▸ **WHAT YOU SHOULD DO**:
Please copy each line of the data that includes the string "filler".

Dataset excerpts
[Start of Attachment]

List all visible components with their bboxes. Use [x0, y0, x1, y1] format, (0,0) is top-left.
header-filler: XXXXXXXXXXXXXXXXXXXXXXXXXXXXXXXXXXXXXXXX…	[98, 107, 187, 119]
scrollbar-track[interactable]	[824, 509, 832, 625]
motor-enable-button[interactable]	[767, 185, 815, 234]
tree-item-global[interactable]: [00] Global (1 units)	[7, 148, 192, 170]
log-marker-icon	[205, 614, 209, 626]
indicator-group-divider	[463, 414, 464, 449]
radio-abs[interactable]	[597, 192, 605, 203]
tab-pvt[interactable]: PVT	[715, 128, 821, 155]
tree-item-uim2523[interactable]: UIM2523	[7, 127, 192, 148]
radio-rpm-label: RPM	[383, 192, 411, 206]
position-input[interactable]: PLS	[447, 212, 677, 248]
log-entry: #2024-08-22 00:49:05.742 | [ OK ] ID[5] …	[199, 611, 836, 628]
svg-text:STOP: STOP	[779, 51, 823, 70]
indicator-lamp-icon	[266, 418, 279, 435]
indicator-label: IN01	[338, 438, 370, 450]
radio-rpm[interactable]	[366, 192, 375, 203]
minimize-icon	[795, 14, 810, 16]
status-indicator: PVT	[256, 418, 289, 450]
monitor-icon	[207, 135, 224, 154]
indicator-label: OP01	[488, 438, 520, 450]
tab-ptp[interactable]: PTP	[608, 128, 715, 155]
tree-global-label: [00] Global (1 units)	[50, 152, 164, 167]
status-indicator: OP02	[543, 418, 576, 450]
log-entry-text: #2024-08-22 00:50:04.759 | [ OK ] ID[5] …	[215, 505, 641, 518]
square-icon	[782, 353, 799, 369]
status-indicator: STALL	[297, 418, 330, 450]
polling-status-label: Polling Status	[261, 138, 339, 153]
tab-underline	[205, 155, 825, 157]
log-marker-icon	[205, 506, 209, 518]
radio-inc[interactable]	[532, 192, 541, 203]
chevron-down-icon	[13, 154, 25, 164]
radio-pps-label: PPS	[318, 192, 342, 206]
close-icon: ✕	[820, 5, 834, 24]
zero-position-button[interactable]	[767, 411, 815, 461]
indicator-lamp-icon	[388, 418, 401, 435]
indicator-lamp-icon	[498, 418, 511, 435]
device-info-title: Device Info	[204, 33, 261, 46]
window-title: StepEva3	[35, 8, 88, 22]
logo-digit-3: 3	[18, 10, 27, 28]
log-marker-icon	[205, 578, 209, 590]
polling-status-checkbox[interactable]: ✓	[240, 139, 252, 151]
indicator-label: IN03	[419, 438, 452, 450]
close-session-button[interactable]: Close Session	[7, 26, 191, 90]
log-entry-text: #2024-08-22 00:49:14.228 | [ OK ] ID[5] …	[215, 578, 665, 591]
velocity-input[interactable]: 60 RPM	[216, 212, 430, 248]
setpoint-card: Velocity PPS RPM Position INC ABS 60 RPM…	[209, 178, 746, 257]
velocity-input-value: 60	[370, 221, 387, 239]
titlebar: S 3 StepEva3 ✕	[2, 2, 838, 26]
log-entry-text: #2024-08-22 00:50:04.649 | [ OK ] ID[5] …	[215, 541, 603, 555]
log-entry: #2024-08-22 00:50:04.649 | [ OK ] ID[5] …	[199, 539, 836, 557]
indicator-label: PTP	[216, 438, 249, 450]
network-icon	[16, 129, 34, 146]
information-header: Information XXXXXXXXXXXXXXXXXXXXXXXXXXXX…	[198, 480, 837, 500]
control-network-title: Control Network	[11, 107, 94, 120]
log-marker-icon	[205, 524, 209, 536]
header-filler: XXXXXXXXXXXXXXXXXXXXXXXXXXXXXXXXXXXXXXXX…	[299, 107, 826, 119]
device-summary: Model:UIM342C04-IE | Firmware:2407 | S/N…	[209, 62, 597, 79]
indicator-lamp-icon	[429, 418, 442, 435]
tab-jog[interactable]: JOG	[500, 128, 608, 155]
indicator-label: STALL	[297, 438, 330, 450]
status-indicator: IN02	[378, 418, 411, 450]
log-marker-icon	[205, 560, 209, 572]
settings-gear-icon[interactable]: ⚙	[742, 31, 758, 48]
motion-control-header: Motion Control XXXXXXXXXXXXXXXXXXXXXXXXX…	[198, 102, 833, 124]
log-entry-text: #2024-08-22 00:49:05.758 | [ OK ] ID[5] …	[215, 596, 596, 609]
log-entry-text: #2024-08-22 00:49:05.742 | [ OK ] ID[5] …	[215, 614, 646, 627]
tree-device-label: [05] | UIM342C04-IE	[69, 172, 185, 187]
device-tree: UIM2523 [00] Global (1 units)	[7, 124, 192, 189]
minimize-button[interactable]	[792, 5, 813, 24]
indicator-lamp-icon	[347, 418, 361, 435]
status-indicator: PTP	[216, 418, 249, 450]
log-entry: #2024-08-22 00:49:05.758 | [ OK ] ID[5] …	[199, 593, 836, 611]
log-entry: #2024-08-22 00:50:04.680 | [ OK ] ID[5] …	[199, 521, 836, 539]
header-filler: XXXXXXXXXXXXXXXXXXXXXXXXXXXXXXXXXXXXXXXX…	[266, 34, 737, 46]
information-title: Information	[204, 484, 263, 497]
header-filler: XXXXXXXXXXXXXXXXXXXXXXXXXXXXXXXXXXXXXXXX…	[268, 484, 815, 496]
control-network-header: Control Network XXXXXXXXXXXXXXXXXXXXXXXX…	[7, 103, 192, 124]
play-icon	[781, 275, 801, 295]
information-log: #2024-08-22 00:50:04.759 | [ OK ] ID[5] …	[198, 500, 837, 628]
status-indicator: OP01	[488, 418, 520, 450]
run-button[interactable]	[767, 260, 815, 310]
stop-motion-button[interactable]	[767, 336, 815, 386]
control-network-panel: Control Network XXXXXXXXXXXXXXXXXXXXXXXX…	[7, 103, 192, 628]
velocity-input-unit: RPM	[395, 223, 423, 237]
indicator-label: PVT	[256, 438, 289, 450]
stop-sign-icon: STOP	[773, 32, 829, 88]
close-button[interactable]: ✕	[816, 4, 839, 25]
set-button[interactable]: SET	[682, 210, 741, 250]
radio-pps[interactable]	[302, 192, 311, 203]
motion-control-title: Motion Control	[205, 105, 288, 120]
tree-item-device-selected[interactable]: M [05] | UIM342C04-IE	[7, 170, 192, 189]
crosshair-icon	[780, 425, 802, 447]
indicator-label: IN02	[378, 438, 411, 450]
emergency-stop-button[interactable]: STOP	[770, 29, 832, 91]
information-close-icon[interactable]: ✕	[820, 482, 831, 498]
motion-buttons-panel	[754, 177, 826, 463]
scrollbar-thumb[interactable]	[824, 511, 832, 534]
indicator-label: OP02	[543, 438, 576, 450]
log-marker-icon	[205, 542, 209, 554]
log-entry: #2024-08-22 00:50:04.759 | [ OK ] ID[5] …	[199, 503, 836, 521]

[End of Attachment]

▸ **RESPONSE**:
header-filler: XXXXXXXXXXXXXXXXXXXXXXXXXXXXXXXXXXXXXXXX…	[98, 107, 187, 119]
header-filler: XXXXXXXXXXXXXXXXXXXXXXXXXXXXXXXXXXXXXXXX…	[299, 107, 826, 119]
header-filler: XXXXXXXXXXXXXXXXXXXXXXXXXXXXXXXXXXXXXXXX…	[266, 34, 737, 46]
header-filler: XXXXXXXXXXXXXXXXXXXXXXXXXXXXXXXXXXXXXXXX…	[268, 484, 815, 496]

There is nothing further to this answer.